1978   P. Barolsky Infinite Jest iv. 97   On giving the cardinalate to the very young Innocenzo Cibo, Pope Leo, who himself was made a cardinal at an early age by Pope Innocent VIII, played on words when he remarked, ‘What I received from Innocent, I repay to Innocent.’
2004   Times of India (Nexis) 6 June   ‘The member from Bolpur will not get much chance to speak,’ Vajpayee remarked in his inimitable style playing on the word ‘Bol-pur’.
 

 2. intransitive. To make use of, take advantage of (a quality or disposition in another person).

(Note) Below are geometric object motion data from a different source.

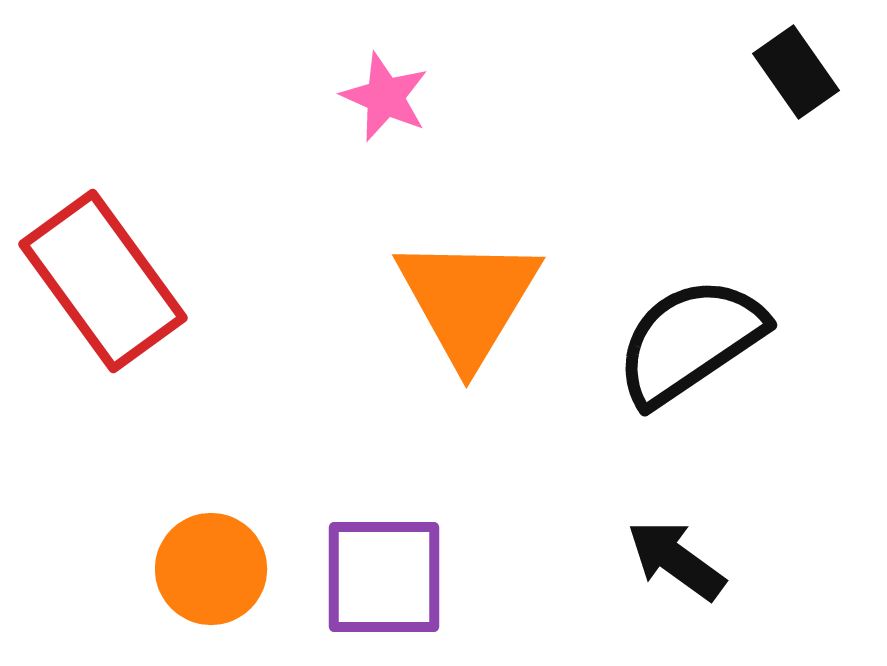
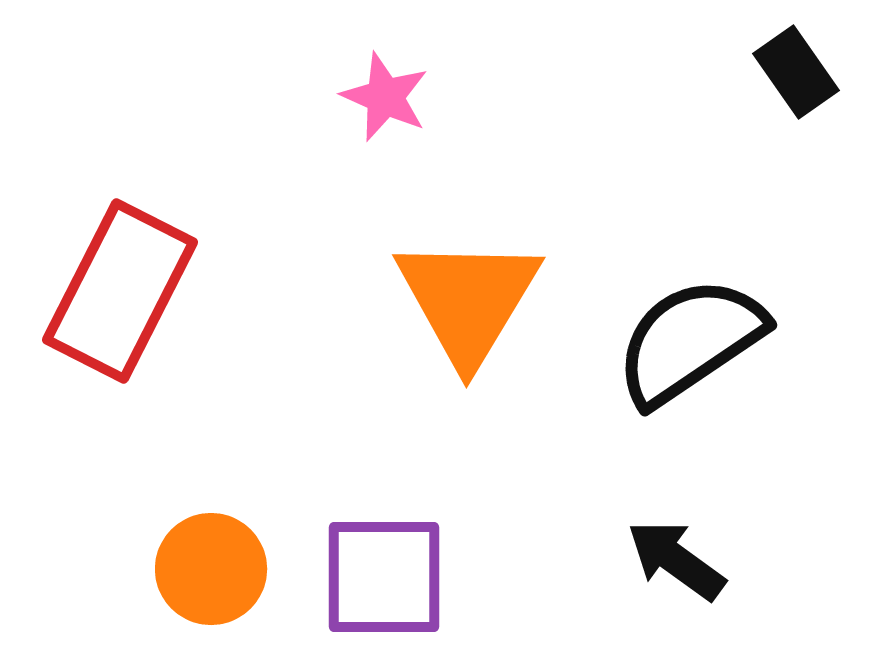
red rectangle: moved 17 px right, 10 px down; rotated 63 degrees clockwise
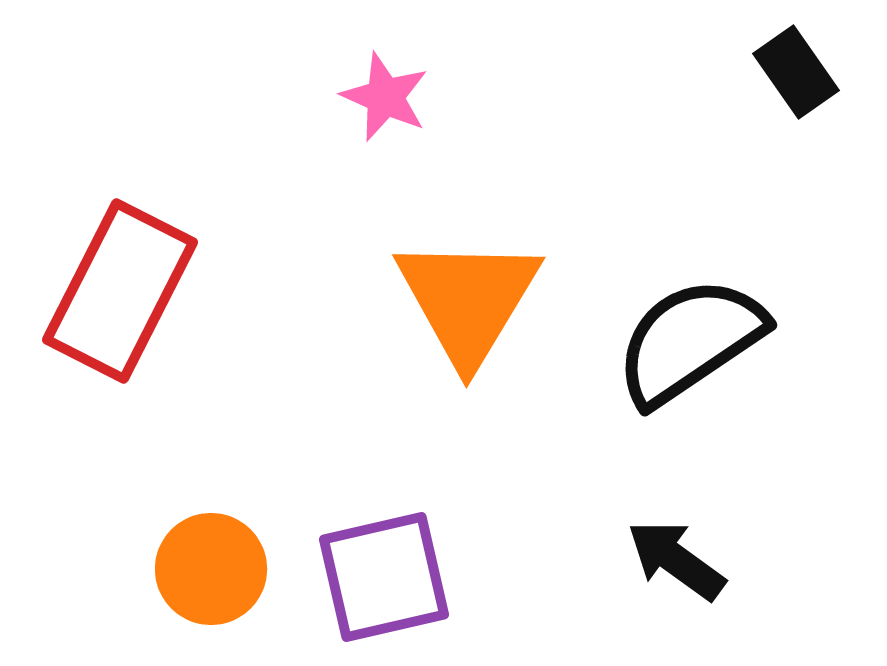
purple square: rotated 13 degrees counterclockwise
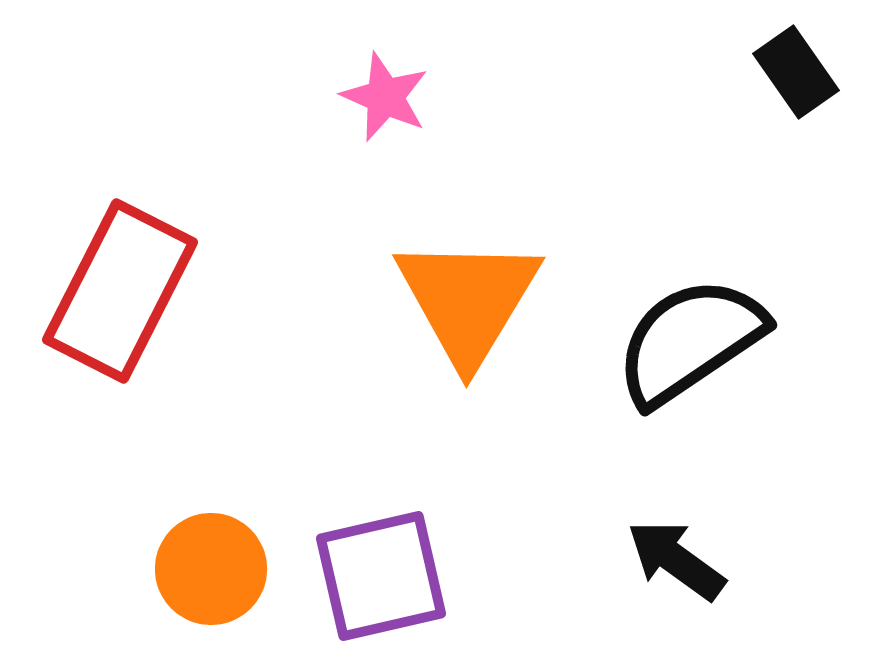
purple square: moved 3 px left, 1 px up
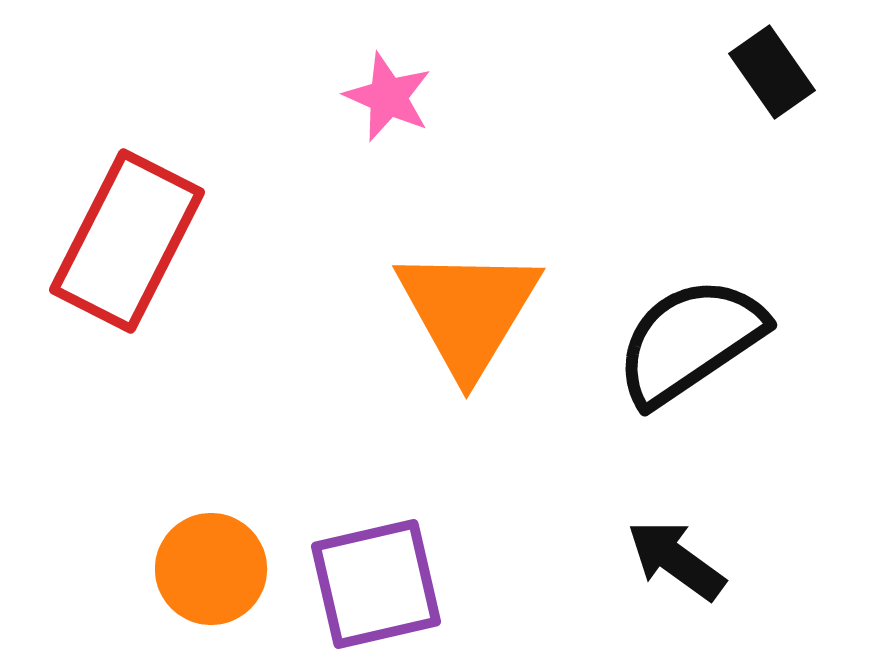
black rectangle: moved 24 px left
pink star: moved 3 px right
red rectangle: moved 7 px right, 50 px up
orange triangle: moved 11 px down
purple square: moved 5 px left, 8 px down
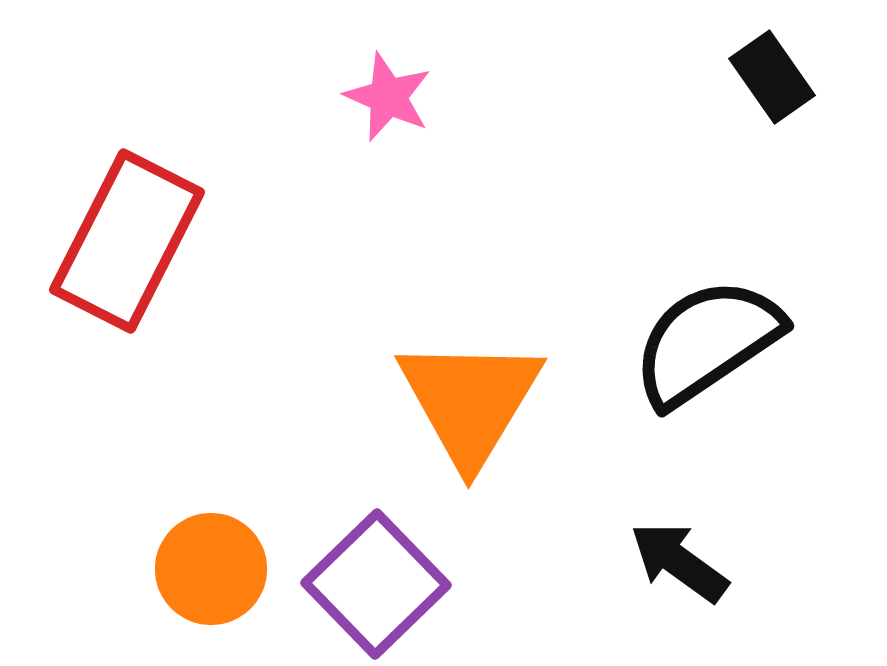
black rectangle: moved 5 px down
orange triangle: moved 2 px right, 90 px down
black semicircle: moved 17 px right, 1 px down
black arrow: moved 3 px right, 2 px down
purple square: rotated 31 degrees counterclockwise
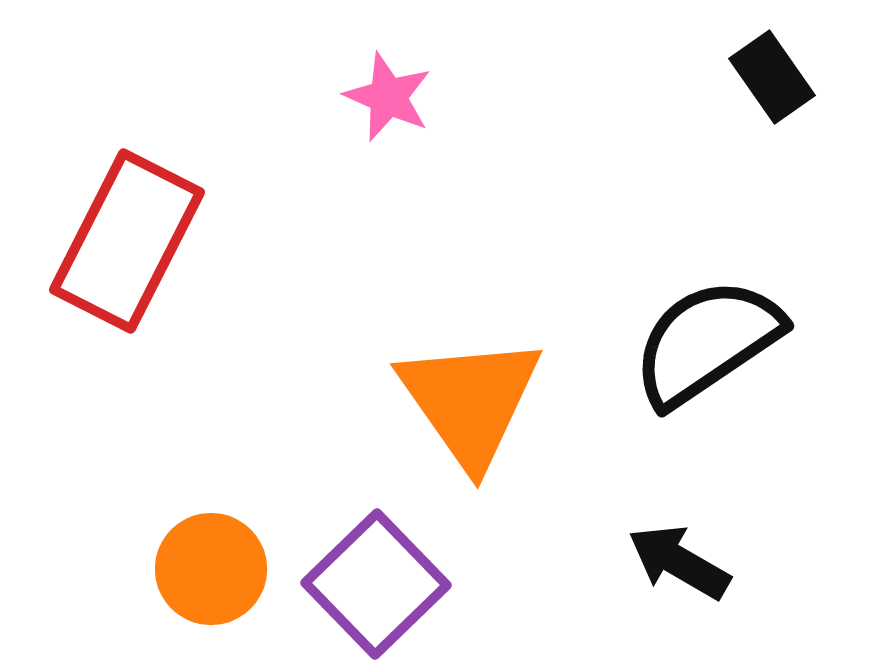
orange triangle: rotated 6 degrees counterclockwise
black arrow: rotated 6 degrees counterclockwise
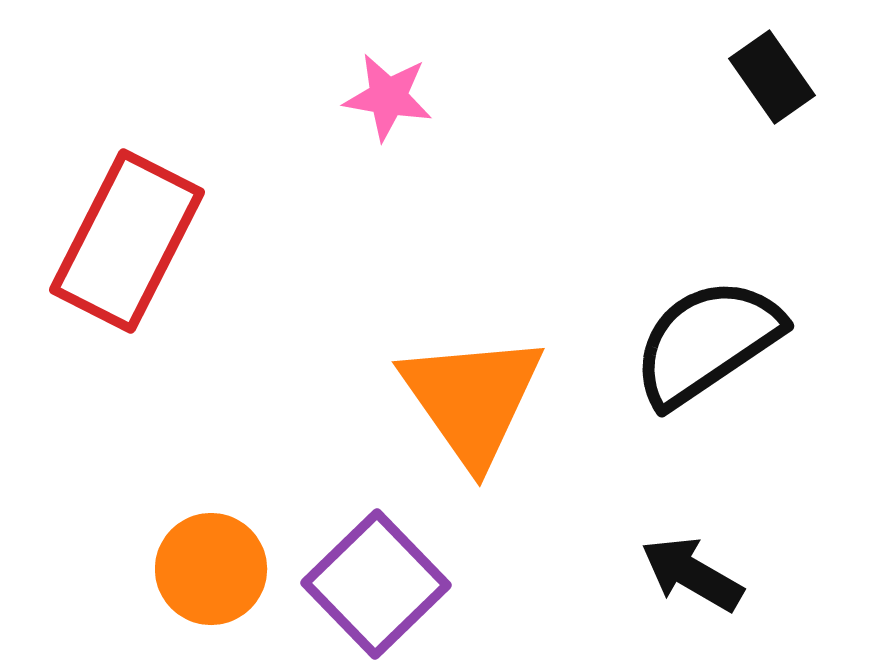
pink star: rotated 14 degrees counterclockwise
orange triangle: moved 2 px right, 2 px up
black arrow: moved 13 px right, 12 px down
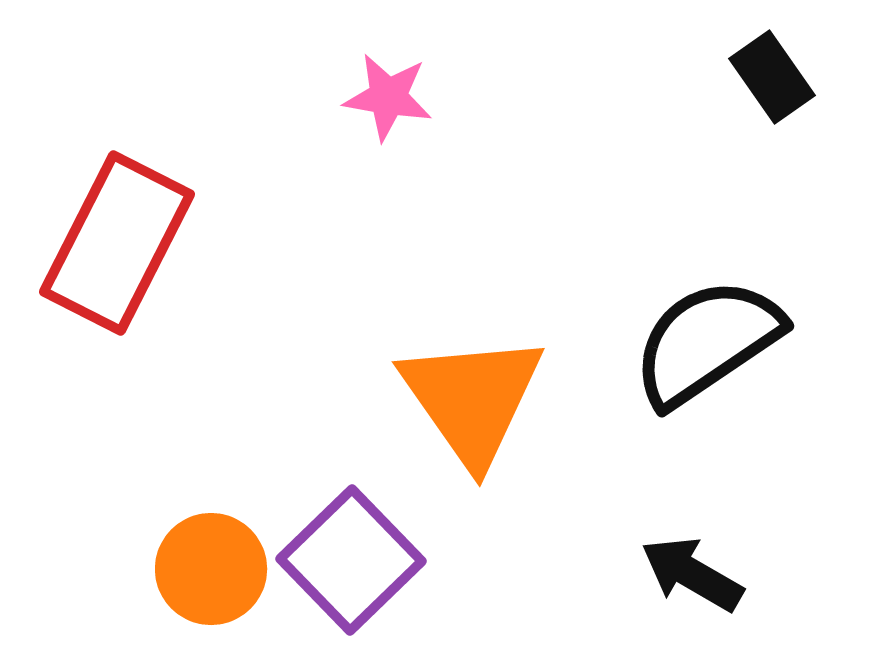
red rectangle: moved 10 px left, 2 px down
purple square: moved 25 px left, 24 px up
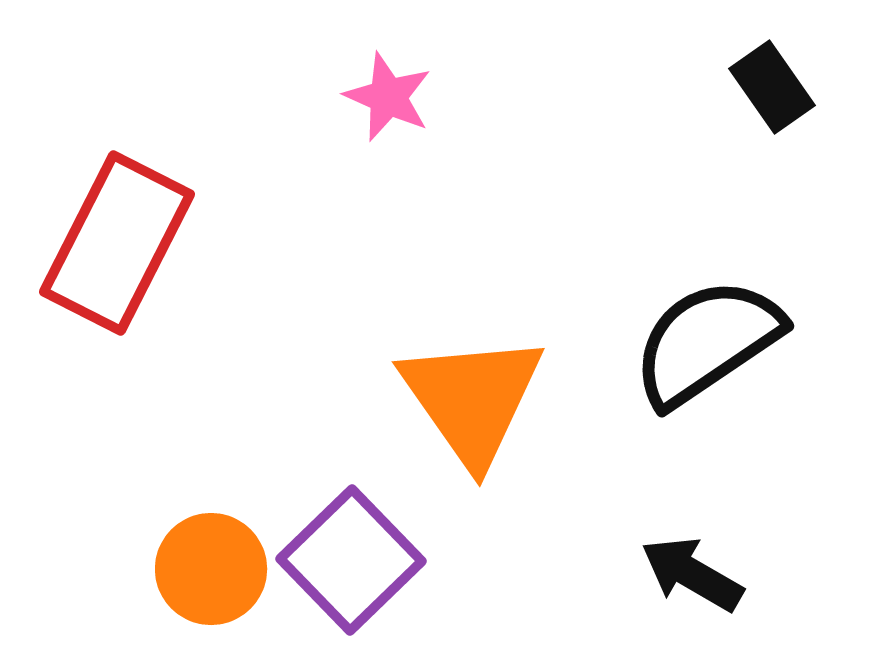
black rectangle: moved 10 px down
pink star: rotated 14 degrees clockwise
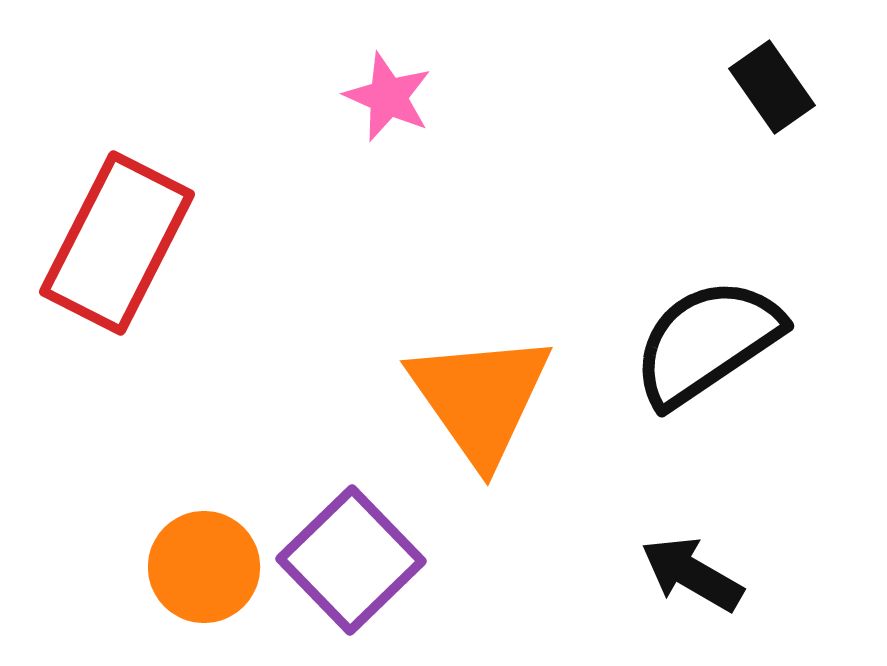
orange triangle: moved 8 px right, 1 px up
orange circle: moved 7 px left, 2 px up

1603   W. Shakespeare Hamlet iii. ii. 352   You would play vpon mee, You would search the very inward part of my hart.
1603   W. Shakespeare Hamlet iii. ii. 358   Zownds do you thinke Iam [sic] easier to be pla'yd On, then a pipe?
1695   J. Collier Misc. upon Moral Subj. 70   To flatter the Vanity, and play upon the Weakness of those in Power.
1775   R. B. Sheridan Rivals ii. i. 31   You rely upon the mildness of my temper—you do, you Dog! you play upon the weakness of my disposition!
1794   W. Godwin Caleb Williams I. ix. 194   Mr. Tyrrel proceeded..to play upon the fears of his prisoner.
1809   B. H. Malkin tr. A. R. Le Sage Adventures Gil Blas II. v. i. 296   We fancied that he meant to play upon our fears.
1825   J. Neal Brother Jonathan 120   In short, I have been willing to see, if such a man as you, could be played upon, so grossly; week after week; without learning the truth; by a—you are not angry, I hope?
1870   J. E. T. Rogers Hist. Gleanings 2nd Ser. 116   It is..natural that shrewd politicians should play on the credulity of their dupes.
1989   ‘C. Roman’ Foreplay ii. 14   Now I know his weakness and will learn to play on it.
 

3. intransitive. To return fancifully or parodically to. Obsolete. rare.

1605   W. Camden Remaines ii. 14   Giraldus Cambrensis..played vpon these verses.
 

4. intransitive. To make use of (a thing), exploit. 

1646   Sir T. Browne Pseudodoxia Epidemica i. ix. 35   Playing much upon the simile [printed smile], or illustrative argumentation.